EXERCISE: Give back the lines below verbatim, omitting all pictures.

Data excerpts
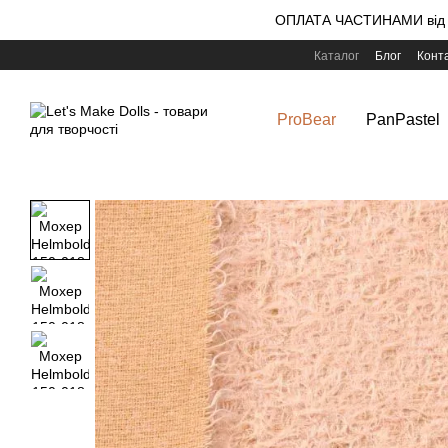
Перейти до основного контенту
ОПЛАТА ЧАСТИНАМИ від m
Каталог
Блог
Конт
ProBear
PanPastel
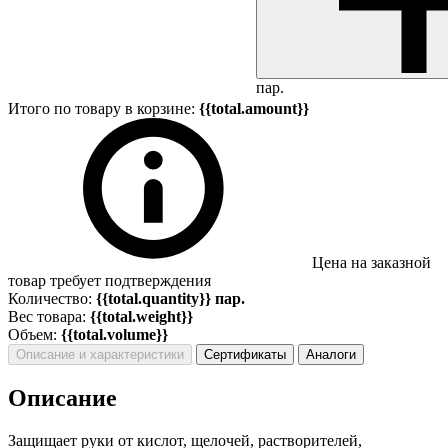
пар.
Итого по товару в корзине:
{{total.amount}}
Цена на заказной
товар требует подтверждения
Количество:
{{total.quantity}} пар.
Вес товара:
{{total.weight}}
Объем:
{{total.volume}}
Описание и характеристики
Сертификаты
Аналоги
Описание
Защищает руки от кислот, щелочей, растворителей,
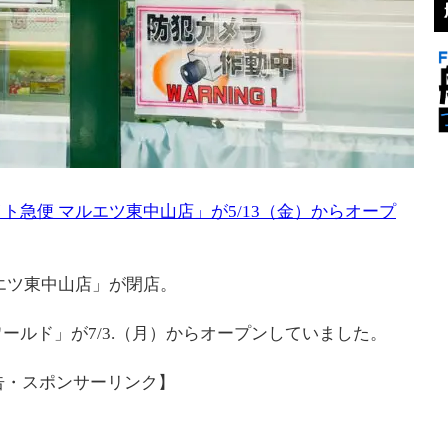
ト急便 マルエツ東中山店」が5/13（金）からオープ
エツ東中山店」が閉店。
ールド」が7/3.（月）からオープンしていました。
告・スポンサーリンク】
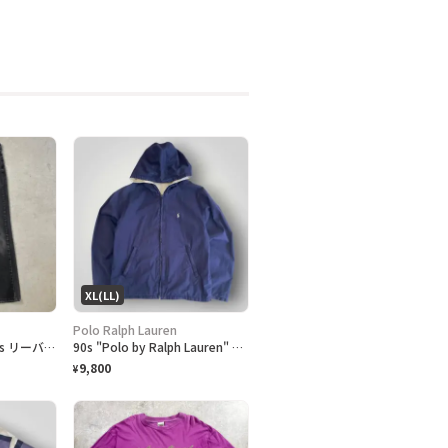
XL(LL)
Polo Ralph Lauren
90年代 カナダ製 Levi's リーバイス 516 ブラックデニムパンツ ストレート メンズW36 古着 90s ヴィンテージ VINTAGE 後染め グレーデニム フェードブラック 黒
90s "Polo by Ralph Lauren" Reversible Hoodie Jacket ポロ ラルフローレン リバーシブル ジャケット[XL]
9,800
¥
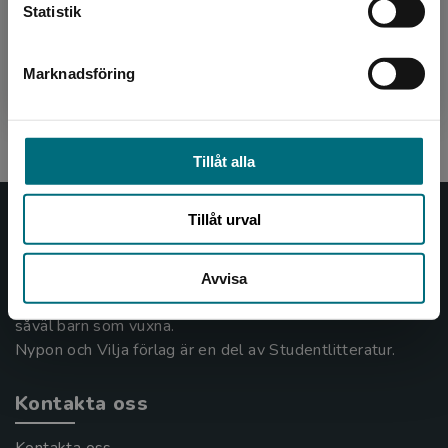
Statistik
Faysa växer upp i Tensta. Hennes barndom är
ganska stökig, men det är först när en av
hennes bröder blir gängkriminell som de stora
problemen för f...
Marknadsföring
Stäng
192 kr
inkl. moms
Exkl. moms: 181 kr
Tillåt alla
Tillåt urval
Nypon och Vilja
Nypon och Vilja förlag ger ut böcker som väcker läslust
Avvisa
och öppnar dörren till nya världar och möjligheter för
såväl barn som vuxna.
Nypon och Vilja förlag är en del av Studentlitteratur.
Kontakta oss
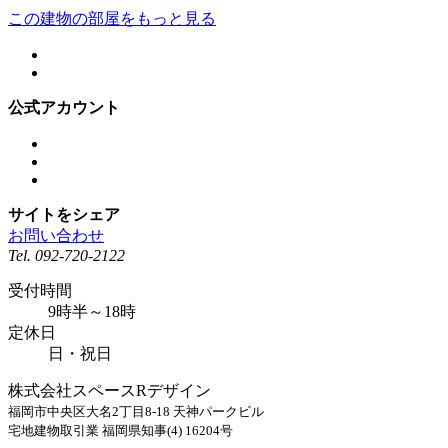
この建物の部屋をもっと見る
公式アカウント
サイトをシェア
お問い合わせ
Tel.
092-720-2122
受付時間
9時半～18時
定休日
日・祝日
株式会社スペースRデザイン
福岡市中央区大名2丁目8-18 天神パークビル
宅地建物取引業 福岡県知事(4) 16204号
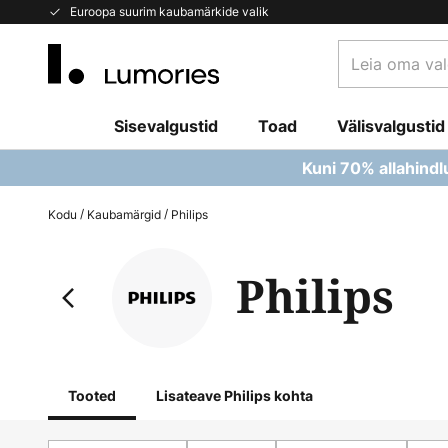
Skip
Euroopa suurim kaubamärkide valik
to
Leia
Content
oma
valgusti...
Sisevalgustid
Toad
Välisvalgustid
Kuni 70% allahindl
Kodu
Kaubamärgid
Philips
Philips
Tooted
Lisateave Philips kohta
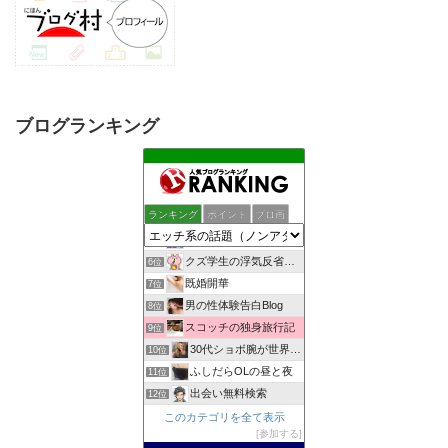
ブログランキング
しっぽの練習帳
2位
女子スポーツジャーナル
3位
ランキング
ポイント
ブロ画
一夜妻への想い
4位
ぼっち女のエロ事情 一人エッチをとことん楽しむアダルトブログ
5位
クズ学生の浮気反省日記
6位
既婚開華
7位
男の性体験告白Blog
8位
スコッチの独身旅行記
9位
30代ショボ腕が世界でナンパとフウゾクを楽しむブログ
10位
ふしだらOLの昼と夜
11位
出会い無料検索
12位
自慰依存症OLのオナニー体験告白ブログ
このカテゴリを全て表示
13位
参加する
BuzzGirls [バズガールズ]
14位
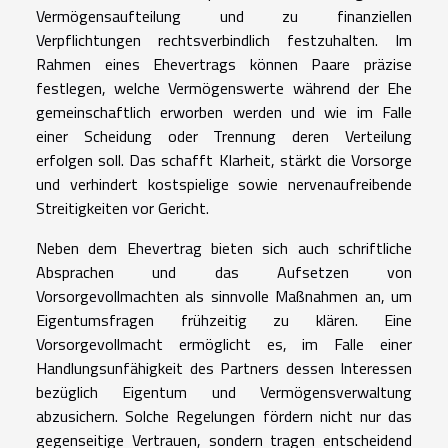
Vermögensaufteilung und zu finanziellen
Verpflichtungen rechtsverbindlich festzuhalten. Im
Rahmen eines Ehevertrags können Paare präzise
festlegen, welche Vermögenswerte während der Ehe
gemeinschaftlich erworben werden und wie im Falle
einer Scheidung oder Trennung deren Verteilung
erfolgen soll. Das schafft Klarheit, stärkt die Vorsorge
und verhindert kostspielige sowie nervenaufreibende
Streitigkeiten vor Gericht.
Neben dem Ehevertrag bieten sich auch schriftliche
Absprachen und das Aufsetzen von
Vorsorgevollmachten als sinnvolle Maßnahmen an, um
Eigentumsfragen frühzeitig zu klären. Eine
Vorsorgevollmacht ermöglicht es, im Falle einer
Handlungsunfähigkeit des Partners dessen Interessen
bezüglich Eigentum und Vermögensverwaltung
abzusichern. Solche Regelungen fördern nicht nur das
gegenseitige Vertrauen, sondern tragen entscheidend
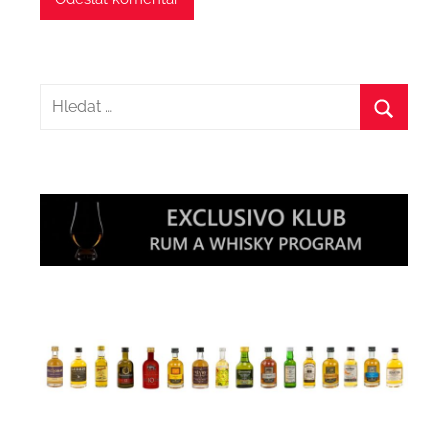
Hledat:
Hledat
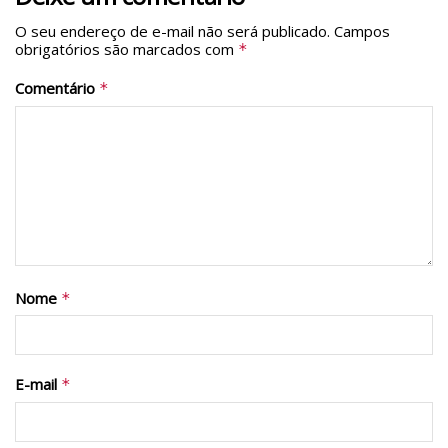
O seu endereço de e-mail não será publicado.
Campos
obrigatórios são marcados com
*
Comentário
*
Nome
*
E-mail
*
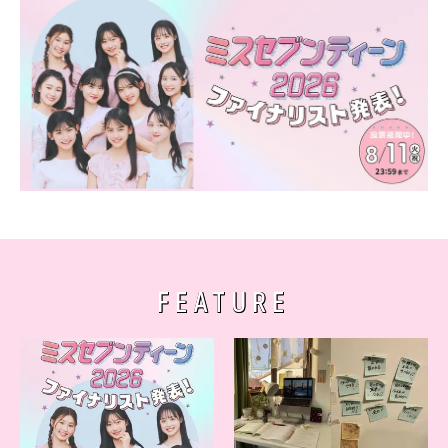
FEATURE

RESULT FOR THIS EXERCISE:
Перейти до основного контенту
ОПЛАТА ЧАСТИНАМИ від m
Каталог
Блог
Конт
ProBear
PanPastel
пар.
Итого по товару в корзине:
{{total.amount}}
Цена на заказной
товар требует подтверждения
Количество:
{{total.quantity}} пар.
Вес товара:
{{total.weight}}
Объем:
{{total.volume}}
Описание и характеристики
Сертификаты
Аналоги
Описание
Защищает руки от кислот, щелочей, растворителей,
ト急便 マルエツ東中山店」が5/13（金）からオープ
エツ東中山店」が閉店。
ールド」が7/3.（月）からオープンしていました。
告・スポンサーリンク】
XL(LL)
Polo Ralph Lauren
90年代 カナダ製 Levi's リーバイス 516 ブラックデニムパンツ ストレート メンズW36 古着 90s ヴィンテージ VINTAGE 後染め グレーデニム フェードブラック 黒
90s "Polo by Ralph Lauren" Reversible Hoodie Jacket ポロ ラルフローレン リバーシブル ジャケット[XL]
9,800
¥
Statistik
Faysa växer upp i Tensta. Hennes barndom är
ganska stökig, men det är först när en av
hennes bröder blir gängkriminell som de stora
problemen för f...
Marknadsföring
Stäng
192 kr
inkl. moms
Exkl. moms: 181 kr
Tillåt alla
Tillåt urval
Nypon och Vilja
Nypon och Vilja förlag ger ut böcker som väcker läslust
Avvisa
och öppnar dörren till nya världar och möjligheter för
såväl barn som vuxna.
Nypon och Vilja förlag är en del av Studentlitteratur.
Kontakta oss
この建物の部屋をもっと見る
公式アカウント
サイトをシェア
お問い合わせ
Tel.
092-720-2122
受付時間
9時半～18時
定休日
日・祝日
株式会社スペースRデザイン
福岡市中央区大名2丁目8-18 天神パークビル
宅地建物取引業 福岡県知事(4) 16204号
Skip
Euroopa suurim kaubamärkide valik
to
Leia
Content
oma
valgusti...
Sisevalgustid
Toad
Välisvalgustid
Kuni 70% allahindl
Kodu
Kaubamärgid
Philips
Philips
Tooted
Lisateave Philips kohta
ブログランキング
しっぽの練習帳
2位
女子スポーツジャーナル
3位
ランキング
ポイント
ブロ画
一夜妻への想い
4位
ぼっち女のエロ事情 一人エッチをとことん楽しむアダルトブログ
5位
クズ学生の浮気反省日記
6位
既婚開華
7位
男の性体験告白Blog
8位
スコッチの独身旅行記
9位
30代ショボ腕が世界でナンパとフウゾクを楽しむブログ
10位
ふしだらOLの昼と夜
11位
出会い無料検索
12位
自慰依存症OLのオナニー体験告白ブログ
このカテゴリを全て表示
13位
参加する
BuzzGirls [バズガールズ]
14位
Vermögensaufteilung und zu finanziellen
Verpflichtungen rechtsverbindlich festzuhalten. Im
Rahmen eines Ehevertrags können Paare präzise
festlegen, welche Vermögenswerte während der Ehe
gemeinschaftlich erworben werden und wie im Falle
einer Scheidung oder Trennung deren Verteilung
erfolgen soll. Das schafft Klarheit, stärkt die Vorsorge
und verhindert kostspielige sowie nervenaufreibende
Streitigkeiten vor Gericht.
Neben dem Ehevertrag bieten sich auch schriftliche
Absprachen und das Aufsetzen von
Vorsorgevollmachten als sinnvolle Maßnahmen an, um
Eigentumsfragen frühzeitig zu klären. Eine
Vorsorgevollmacht ermöglicht es, im Falle einer
Handlungsunfähigkeit des Partners dessen Interessen
bezüglich Eigentum und Vermögensverwaltung
abzusichern. Solche Regelungen fördern nicht nur das
gegenseitige Vertrauen, sondern tragen entscheidend
Hledat:
Hledat
O seu endereço de e-mail não será publicado.
Campos
obrigatórios são marcados com
*
Comentário
*
Nome
*
E-mail
*
FEATURE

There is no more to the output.